Recreate the entire listing that appears below, exactly.

------------------------------------------------------------

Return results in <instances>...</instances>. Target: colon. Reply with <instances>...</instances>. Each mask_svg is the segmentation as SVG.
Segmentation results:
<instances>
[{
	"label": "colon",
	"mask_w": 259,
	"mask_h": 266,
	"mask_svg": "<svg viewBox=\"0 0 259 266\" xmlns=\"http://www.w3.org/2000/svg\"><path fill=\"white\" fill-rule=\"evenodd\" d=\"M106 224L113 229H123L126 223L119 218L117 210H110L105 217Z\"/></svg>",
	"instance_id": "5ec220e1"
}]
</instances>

------------------------------------------------------------

■ Response area
Return results in <instances>...</instances>. Target: colon. Reply with <instances>...</instances>. Each mask_svg is the segmentation as SVG.
Segmentation results:
<instances>
[{
	"label": "colon",
	"mask_w": 259,
	"mask_h": 266,
	"mask_svg": "<svg viewBox=\"0 0 259 266\" xmlns=\"http://www.w3.org/2000/svg\"><path fill=\"white\" fill-rule=\"evenodd\" d=\"M106 224L113 229H123L126 223L119 218L117 210H110L105 217Z\"/></svg>",
	"instance_id": "5ec220e1"
}]
</instances>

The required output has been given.